After returning to Sisters in 1997, Josie became involved with the Starry Nights Benefit Concert Series, making coats for the visiting artists and their children. Starry Nights debuted in 1997 and has been a major source of funding for the Sisters Schools Foundation.

When the recession hit in 2008, Josie decided it was time to return to school for further education. She attended COCC for two years, focusing on marketing and business. During that time, she and Jim divorced, but have remained good friends to this day.

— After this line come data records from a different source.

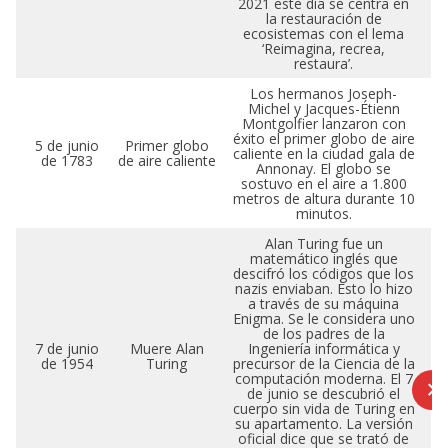
2021 este día se centra en
la restauración de
ecosistemas con el lema
‘Reimagina, recrea,
restaura’.
Los hermanos Joseph-
Michel y Jacques-Étienn
Montgolfier lanzaron con
éxito el primer globo de aire
5 de junio
Primer globo
caliente en la ciudad gala de
de 1783
de aire caliente
Annonay. El globo se
sostuvo en el aire a 1.800
metros de altura durante 10
minutos.
Alan Turing fue un
matemático inglés que
descifró los códigos que los
nazis enviaban. Esto lo hizo
a través de su máquina
Enigma. Se le considera uno
de los padres de la
7 de junio
Muere Alan
Ingeniería informática y
de 1954
Turing
precursor de la Ciencia de la
computación moderna. El 7
de junio se descubrió el
cuerpo sin vida de Turing en
su apartamento. La versión
oficial dice que se trató de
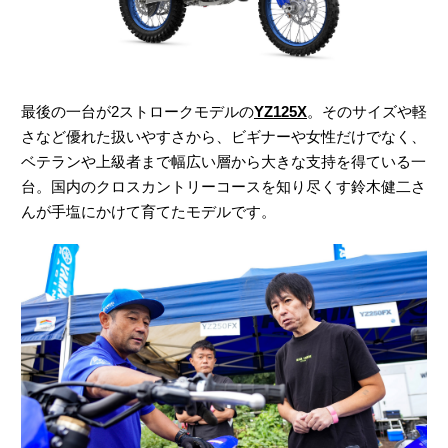
最後の一台が2ストロークモデルの
YZ125X
。そのサイズや軽
さなど優れた扱いやすさから、ビギナーや女性だけでなく、
ベテランや上級者まで幅広い層から大きな支持を得ている一
台。国内のクロスカントリーコースを知り尽くす鈴木健二さ
んが手塩にかけて育てたモデルです。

While working at Bedouin, Josie drove back and forth to Portland to attend classes at Portland State University, studying women in business, conflict resolution, and sustainability, receiving her bachelor’s degree in 2015. Rather than attending the formal graduation ceremony in Portland, Josie held her own here in Sisters with friends and family in attendance. She received her diploma from her daughter, Delaney, decked in her bathrobe as her graduation gown. Her speech was about always embracing the moment and making it work.

Josie has been involved with 10 Friends, a Sisters nonprofit that assists and empowers young women, children, and communities in Nepal, one of the poorest countries in the world. Josie’s son Ryley went to Nepal after graduating from Sisters High School with Rand Runco, a Sisters teacher and co-founder of 10 Friends. Delaney has attended all their meetings with her mom and has been gifted a trip by Runco and Mark LaMont, 10 Friends board members, to visit Nepal and see the work being done there by the nonprofit.

Delaney will be graduating from Oregon State University School of Forestry after the fall 2022 term. She will be following in the footsteps of her grandfather, who started the “Keep Oregon Green” campaign.

When the new Habitat for Humanity Thrift Store opened, Josie served as manager, strengthening the volunteer program for the people who worked in the shop.

Right before COVID hit, Josie moved to Vermont and worked for an agency that assisted seniors who were aging at home. She did everything from making COVID masks to running the food bank. She had always wanted to experience Vermont, as that is where her grandparents were from.

Upon her return to Sisters, the position with C4C became available and a number of locals encouraged Josie to apply, saying she would be a good fit. The C4C board concurred.

Josie is most excited to continue building connections through various C4C projects and programs and “honor what every person brings to the community.”

She shared that, since taking the position, she has received numerous texts and phone calls from friends saying they couldn’t imagine a better-fitting position for her.

Newport hopes to grow personally and professionally in her executive director position, while growing C4C.

“I look forward to being mentored by those who have more nonprofit experience,” she said.